START Supplied data

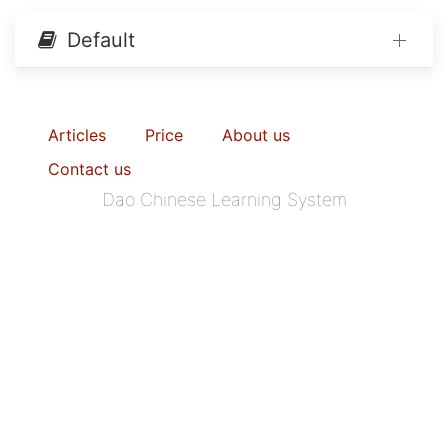
Default
Articles
Price
About us
Contact us
Dao Chinese Learning System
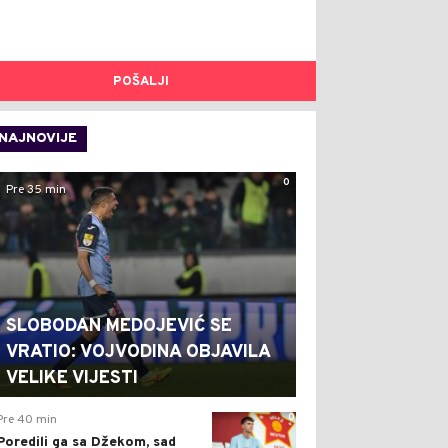
POŠALJI
NAJNOVIJE
0
Pre 35 min
SLOBODAN MEDOJEVIĆ SE
VRATIO: VOJVODINA OBJAVILA
VELIKE VIJESTI
0
Pre 40 min
Poredili ga sa Džekom, sad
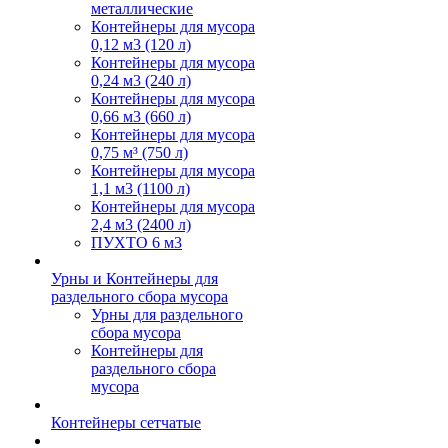
металлические
Контейнеры для мусора
0,12 м3 (120 л)
Контейнеры для мусора
0,24 м3 (240 л)
Контейнеры для мусора
0,66 м3 (660 л)
Контейнеры для мусора
0,75 м³ (750 л)
Контейнеры для мусора
1,1 м3 (1100 л)
Контейнеры для мусора
2,4 м3 (2400 л)
ПУХТО 6 м3
Урны и Контейнеры для
раздельного сбора мусора
Урны для раздельного
сбора мусора
Контейнеры для
раздельного сбора
мусора
Контейнеры сетчатые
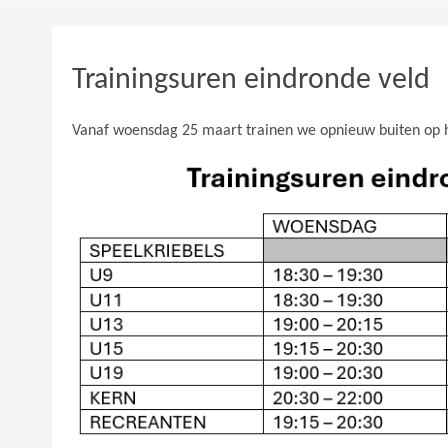
Trainingsuren eindronde veld
Vanaf woensdag 25 maart trainen we opnieuw buiten op h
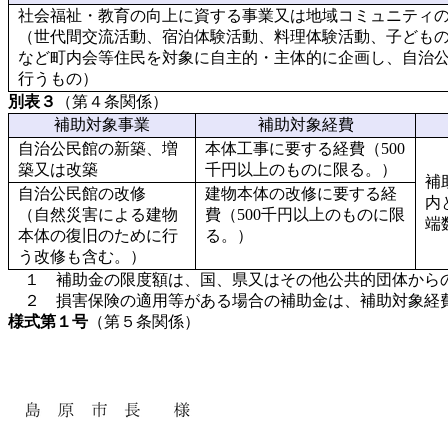
社会福祉・教育の向上に資する事業又は地域コミュニティ
（世代間交流活動、宿泊体験活動、料理体験活動、子ども
など町内会等住民を対象に自主的・主体的に企画し、自治
行うもの）
別表３
（第４条関係）
補助対象事業
補助対象経費
自治公民館の新築、増
本体工事に要する経費（500
築又は改築
千円以上のものに限る。）
補
自治公民館の改修
建物本体の改修に要する経
内
（自然災害による建物
費（500千円以上のものに限
端
本体の復旧のために行
る。）
う改修も含む。）
１ 補助金の限度額は、国、県又はその他公共的団体から
２ 損害保険の適用等がある場合の補助金は、補助対象経
様式第１号
（第５条関係）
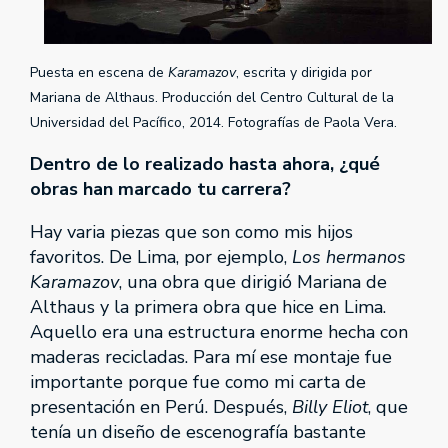
Puesta en escena de
Karamazov
, escrita y dirigida por
Mariana de Althaus. Producción del Centro Cultural de la
Universidad del Pacífico, 2014. Fotografías de Paola Vera.
Dentro de lo realizado hasta ahora, ¿qué
obras han marcado tu carrera?
Hay varia piezas que son como mis hijos
favoritos. De Lima, por ejemplo,
Los hermanos
Karamazov
, una obra que dirigió Mariana de
Althaus y la primera obra que hice en Lima.
Aquello era una estructura enorme hecha con
maderas recicladas. Para mí ese montaje fue
importante porque fue como mi carta de
presentación en Perú. Después,
Billy Eliot
, que
tenía un diseño de escenografía bastante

END Supplied data

• _Activity_
The pictures should be dropped, and every line above should be set down again exactly.

• _Solved problem_
Default
Articles
Price
About us
Contact us
Dao Chinese Learning System
POŠALJI
NAJNOVIJE
0
Pre 35 min
SLOBODAN MEDOJEVIĆ SE
VRATIO: VOJVODINA OBJAVILA
VELIKE VIJESTI
0
Pre 40 min
Poredili ga sa Džekom, sad
металлические
Контейнеры для мусора
0,12 м3 (120 л)
Контейнеры для мусора
0,24 м3 (240 л)
Контейнеры для мусора
0,66 м3 (660 л)
Контейнеры для мусора
0,75 м³ (750 л)
Контейнеры для мусора
1,1 м3 (1100 л)
Контейнеры для мусора
2,4 м3 (2400 л)
ПУХТО 6 м3
Урны и Контейнеры для
раздельного сбора мусора
Урны для раздельного
сбора мусора
Контейнеры для
раздельного сбора
мусора
Контейнеры сетчатые
Trainingsuren eindronde veld
Vanaf woensdag 25 maart trainen we opnieuw buiten op h
社会福祉・教育の向上に資する事業又は地域コミュニティ
（世代間交流活動、宿泊体験活動、料理体験活動、子ども
など町内会等住民を対象に自主的・主体的に企画し、自治
行うもの）
別表３
（第４条関係）
補助対象事業
補助対象経費
自治公民館の新築、増
本体工事に要する経費（500
築又は改築
千円以上のものに限る。）
補
自治公民館の改修
建物本体の改修に要する経
内
（自然災害による建物
費（500千円以上のものに限
端
本体の復旧のために行
る。）
う改修も含む。）
１ 補助金の限度額は、国、県又はその他公共的団体から
２ 損害保険の適用等がある場合の補助金は、補助対象経
様式第１号
（第５条関係）
Puesta en escena de
Karamazov
, escrita y dirigida por
Mariana de Althaus. Producción del Centro Cultural de la
Universidad del Pacífico, 2014. Fotografías de Paola Vera.
Dentro de lo realizado hasta ahora, ¿qué
obras han marcado tu carrera?
Hay varia piezas que son como mis hijos
favoritos. De Lima, por ejemplo,
Los hermanos
Karamazov
, una obra que dirigió Mariana de
Althaus y la primera obra que hice en Lima.
Aquello era una estructura enorme hecha con
maderas recicladas. Para mí ese montaje fue
importante porque fue como mi carta de
presentación en Perú. Después,
Billy Eliot
, que
tenía un diseño de escenografía bastante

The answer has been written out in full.